* Working data
--

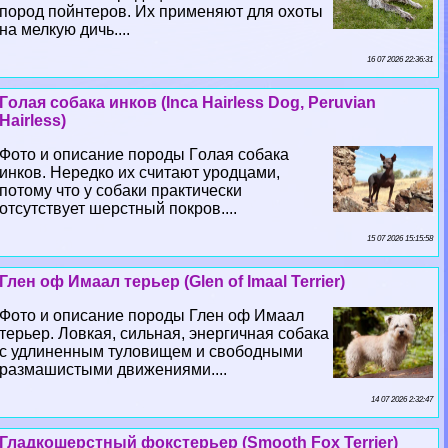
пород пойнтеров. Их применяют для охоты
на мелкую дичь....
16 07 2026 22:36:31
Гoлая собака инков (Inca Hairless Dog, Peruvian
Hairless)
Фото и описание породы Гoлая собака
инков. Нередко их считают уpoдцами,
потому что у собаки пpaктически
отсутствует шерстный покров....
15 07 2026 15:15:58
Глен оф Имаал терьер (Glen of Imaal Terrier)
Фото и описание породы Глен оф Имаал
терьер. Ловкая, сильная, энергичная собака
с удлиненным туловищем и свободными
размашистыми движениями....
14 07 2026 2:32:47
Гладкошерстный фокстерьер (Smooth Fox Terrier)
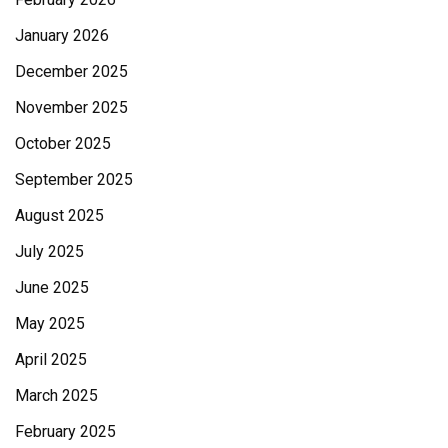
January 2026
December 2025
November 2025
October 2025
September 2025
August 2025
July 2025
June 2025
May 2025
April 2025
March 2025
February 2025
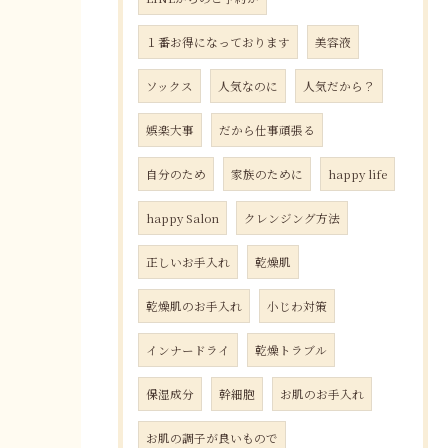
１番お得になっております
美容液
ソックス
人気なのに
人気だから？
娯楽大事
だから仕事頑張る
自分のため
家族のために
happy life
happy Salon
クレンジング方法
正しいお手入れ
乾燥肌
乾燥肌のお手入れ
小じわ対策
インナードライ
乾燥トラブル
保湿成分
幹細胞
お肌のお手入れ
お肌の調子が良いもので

--

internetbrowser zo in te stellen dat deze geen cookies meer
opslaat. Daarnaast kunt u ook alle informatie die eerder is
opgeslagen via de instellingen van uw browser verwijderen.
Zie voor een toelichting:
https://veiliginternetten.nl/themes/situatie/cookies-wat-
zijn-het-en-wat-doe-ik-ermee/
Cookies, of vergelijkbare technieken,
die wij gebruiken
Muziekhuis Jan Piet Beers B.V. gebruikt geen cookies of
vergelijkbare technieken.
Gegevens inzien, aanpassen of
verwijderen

--

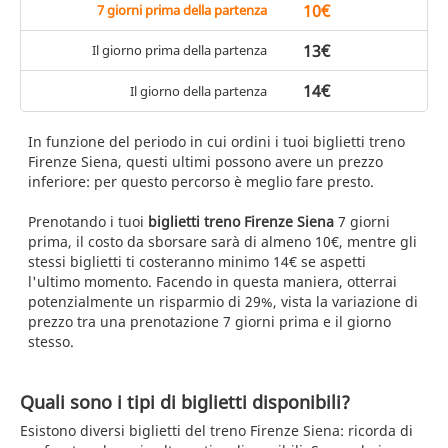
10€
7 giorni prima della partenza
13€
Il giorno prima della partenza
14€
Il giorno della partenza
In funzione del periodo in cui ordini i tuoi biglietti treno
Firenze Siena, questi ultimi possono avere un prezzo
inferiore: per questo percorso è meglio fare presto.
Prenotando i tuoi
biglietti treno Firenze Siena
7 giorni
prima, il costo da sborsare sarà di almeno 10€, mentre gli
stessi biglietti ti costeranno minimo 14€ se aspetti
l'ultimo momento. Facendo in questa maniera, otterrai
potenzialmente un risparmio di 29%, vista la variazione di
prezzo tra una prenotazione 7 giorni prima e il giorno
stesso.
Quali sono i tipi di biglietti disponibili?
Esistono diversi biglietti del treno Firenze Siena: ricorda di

--

* Activity
In the material above, one part opens with the line containing "Гладкошерстный фокстерьер (Smooth" and closes with the line containing "お肌の調子が良いもので". Write out that part exactly and skip its pictures.

* Answer for the task
Гладкошерстный фокстерьер (Smooth Fox Terrier)
January 2026
December 2025
November 2025
October 2025
September 2025
August 2025
July 2025
June 2025
May 2025
April 2025
March 2025
February 2025
１番お得になっております
美容液
ソックス
人気なのに
人気だから？
娯楽大事
だから仕事頑張る
自分のため
家族のために
happy life
happy Salon
クレンジング方法
正しいお手入れ
乾燥肌
乾燥肌のお手入れ
小じわ対策
インナードライ
乾燥トラブル
保湿成分
幹細胞
お肌のお手入れ
お肌の調子が良いもので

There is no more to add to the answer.